The Shrinking World and Ever-Expanding ‘Rooms’





Spoilers ahead……….



                                                  Irish Canadian author Emma Donoghue’s novel “Room” is about a five year old boy with the name Jack, being held captive with his mother in a small room, a 10’* 10’ garden shed. Donoghue got the idea for ‘Room’ from the ‘Fritzl’ case in Austria. A man named ‘Josef Fritzl’ was discovered to have kept his daughter in his house’ cellar for nearly 24 years. However, the writer’s intention was not to showcase the vivid details of the case or to deal with aspects of sexual abuse. She rather unfolds the story from a 5 five year old boy's view. And gradually within the hostage story, we find universal themes of motherly love and the power of relationship between a mother and her child. The novel wasn’t also about how they escape from captivity; it takes further steps to show how they take on freedom that more or less confines them to fresh rooms. 


                                                 It is very tricky to adapt a novel that was entirely narrated in first person perspective, to a film. In the book, despite Jack’s innocent narrative we get a glimpse of 'ma' to grasp that everything isn’t as great as Jack says. But, still Ma is kept at a distance, which isn’t possible in a movie. Voice-overs could be done for the 5 year old boy, although Ma has got be in all the frames. She can’t be sketch of Jack’s viewpoint. Within the frames, the ‘room’ belongs to Ma as much it belongs to Jack. In writing the script for the movie, Donoghue perfectly understands this and along with excellent direction and editing, the world or the ‘room’ is organically realized without literalizing everything. Since camera is the default point-of-view for characters, we often see Jack overhearing conversations and glimpsing through slats in the closet, etc. It is a perspective that is an obvious cliche in movies, but director Lenny Abrahamson gets more subtle with his approach in the second part of ‘Room’, when Jack sees world from a vantage point. 
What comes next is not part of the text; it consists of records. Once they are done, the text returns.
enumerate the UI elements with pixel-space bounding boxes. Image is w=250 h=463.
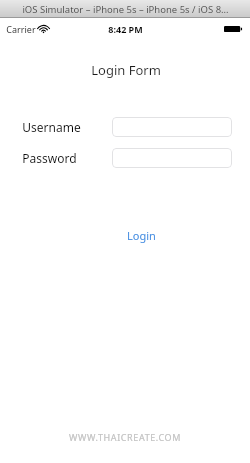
staticText: Carrier bbox=[6, 23, 36, 35]
staticText: Login Form bbox=[91, 61, 161, 79]
button[interactable]: Login bbox=[122, 225, 161, 246]
staticText: WWW.THAICREATE.COM bbox=[69, 431, 181, 443]
staticText: Username bbox=[22, 119, 81, 135]
staticText: Login bbox=[127, 228, 156, 243]
button[interactable]: Password bbox=[112, 148, 232, 168]
staticText: 8:42 PM bbox=[108, 23, 143, 35]
button[interactable]: Username bbox=[112, 117, 232, 137]
staticText: iOS Simulator – iPhone 5s – iPhone 5s / … bbox=[22, 3, 229, 16]
staticText: Password bbox=[22, 150, 77, 166]
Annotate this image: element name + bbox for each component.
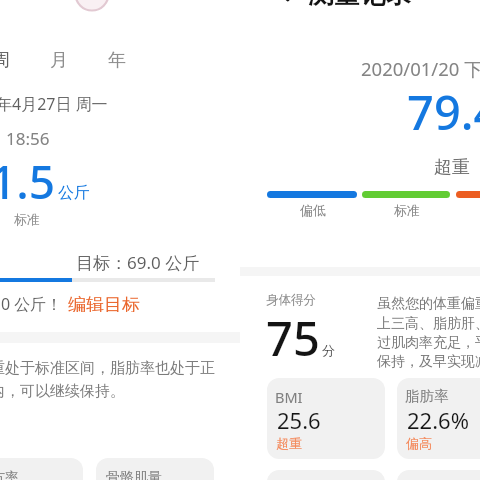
button[interactable]	[0, 458, 83, 480]
staticText: 虽然您的体重偏重	[377, 295, 480, 313]
button[interactable]: 月	[46, 48, 72, 72]
staticText: 骨骼肌量	[106, 469, 162, 480]
button[interactable]: Back	[266, 0, 298, 6]
staticText: 测量记录	[308, 0, 412, 11]
staticText: 年	[108, 49, 126, 72]
staticText: 月	[50, 49, 68, 72]
staticText: 偏低	[300, 202, 326, 218]
staticText: 分	[322, 342, 335, 358]
staticText: 目标：69.0 公斤	[76, 251, 200, 274]
staticText: 偏高	[406, 435, 432, 451]
staticText: 超重	[276, 435, 302, 451]
staticText: 方率	[0, 469, 19, 480]
staticText: 0 公斤！	[1, 293, 63, 315]
staticText: BMI	[275, 387, 303, 407]
staticText: 编辑目标	[68, 294, 140, 312]
button[interactable]: 脂肪率	[397, 378, 480, 459]
staticText: 重处于标准区间，脂肪率也处于正	[0, 359, 215, 378]
staticText: 超重	[434, 156, 470, 179]
staticText: 75	[266, 306, 320, 370]
staticText: 18:56	[6, 127, 50, 150]
staticText: 上三高、脂肪肝、	[377, 315, 480, 333]
staticText: 脂肪率	[405, 387, 449, 405]
button[interactable]: 编辑目标	[68, 294, 140, 312]
staticText: 25.6	[277, 405, 321, 435]
button[interactable]	[267, 470, 385, 480]
staticText: 周	[0, 49, 10, 72]
staticText: 公斤	[58, 183, 90, 203]
staticText: 身体得分	[266, 292, 316, 308]
staticText: 标准	[14, 211, 40, 227]
button[interactable]	[96, 458, 214, 480]
button[interactable]: BMI	[267, 378, 385, 459]
staticText: 2020/01/20 下	[361, 56, 480, 81]
staticText: 过肌肉率充足，平	[377, 334, 480, 352]
staticText: 1.5	[0, 150, 56, 213]
button[interactable]: 年	[104, 48, 130, 72]
staticText: 标准	[394, 202, 420, 218]
staticText: 内，可以继续保持。	[0, 382, 125, 401]
staticText: 年4月27日 周一	[0, 93, 108, 115]
button[interactable]: 周	[0, 48, 14, 72]
staticText: 79.4	[407, 80, 480, 144]
staticText: 保持，及早实现减	[377, 353, 480, 371]
staticText: 22.6%	[407, 405, 469, 435]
                                                  Donoghue wisely keeps the genuine childlike, filtered POV voice-overs to mark significant occasions, especially to show the horrors and pains experienced by ‘Ma’. Donoghue, the scriptwriter, must also be commended for not shifting the perspective to Joy; or for not trying to achieve an emotional arc for Jack. Opting for either of these elements would have made the film more sappy and saccharine. The editing in the ‘room’ sequences is impeccable. If we closely observe, we could see how Jack doesn’t get weary when days transform to night or vice-versa because his whole word is the room (and kids bounce back easily), whereas new days and nights wears upon ma, since she don’t know how much she could take. So, these little film-making tricks along with stupendous central performances (especially by Jacob Tremblay) doesn’t spoil the movie experience of those who read the novel and it may have imbued a great experience for those seeing it for the first time. 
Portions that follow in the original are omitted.